Et nous conservons nos instincts de survie, comme l’instinct maternel, qui nous poussent à continuer à aller de l’avant. À poser un pas devant l’autre. Une pensée après l’autre. Malgré tout.
Équilibristes entre la vie et la mort. Équilibristes toute notre vie, de notre naissance à notre mort.
Et un jour nous nous réveillons. Thanatonautes accomplis.
Je suis certaine que vous avez déjà vécus ces moments. Où vous aviez l’impression d’enfin rentrer dans votre corps. Alors que vous pensiez ne l’avoir jamais quitté.
La différence entre vous et moi c’est que mon corps est gâché, débauché, pourri par la dépendance. Mon ancien JE est dans mon nouveau MOI et je ne l’aime pas.
Donc ceci n’est pas un suicide. C’est une renaissance. Je meurs pour mieux vivre. Car sans Toi, sans vous, sans Moi, je ne suis plus moi.
Laissez-moi partir, pour mieux revenir. Laissez-moi partir d’ici pour mieux vous revenir.  Car je ne me suis jamais réveillée.
Je sais. J’ai peur, c’est vrai. Ça me terrifie… Quitter la vie me terrifie.
Mais je n’ai pas peur de la mort. Je sais depuis la naissance que je mourrais un jour. Car c’est tout le paradoxe de la vie. Avoir des émotions, des sentiments, se sentir vivant… « Cogito ergo sum », et lorsque je ne penserai plus je ne vivrais plus. C’est entendu.
Et les questions… Qu’y a t il après la mort ? Si c’est un Paradis, qu’est-ce que le Paradis pour moi ? Est-ce que je vis chaque journée au mieux ? Suis-je sur la bonne voie ? Qu’est-ce que la bonne voie pour moi ? Tant d’incertitudes… Vivre sans savoir quand mourir.
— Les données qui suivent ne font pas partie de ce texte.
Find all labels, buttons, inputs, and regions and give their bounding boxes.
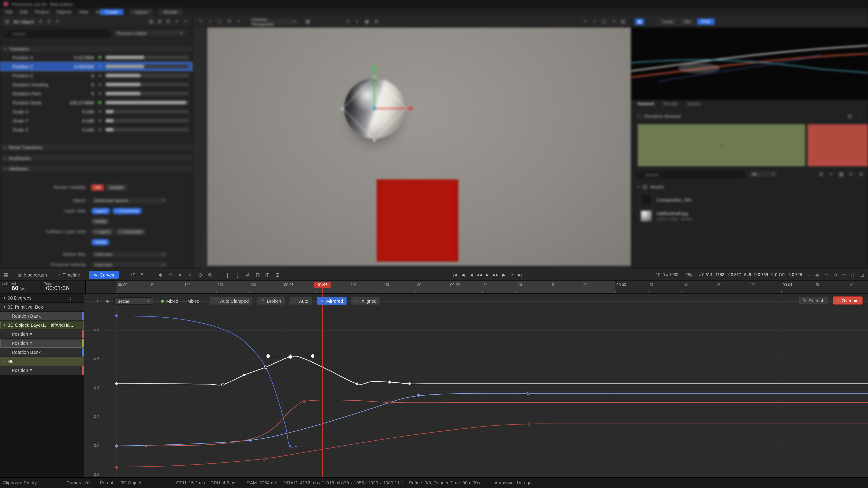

C’est comme être à un repas de famille et ne pas savoir si on aura tous assez à manger. Puis-je remplir mon assiette à ras-bord ou dois-je me priver pour que tous aient la chance de goûter à tous les plats ?
Ne riez pas.
Non, je n’ai pas peur de mourir, car c’est ma destinée. Mais j’ai peur de quitter la vie. Je ne connais que la vie. Enlevez-moi les biens matériels, enlevez-moi les vêtements que je porte, arrachez-moi à mes proches encore vivants, il me restera encore la vie. Cogito ergo sum.
J’ai peur de quitter la seule chose qui me restera si par malheur un jour je n’ai plus rien.
Mais pour retrouver mon bonheur, je préfère avoir le malheur de quitter la vie aujourd’hui.
Adieu.
Quand je marche dans la vallée de l’ombre de la mort, Je ne crains aucun mal, car tu es avec moi: Ta houlette et ton bâton me rassurent.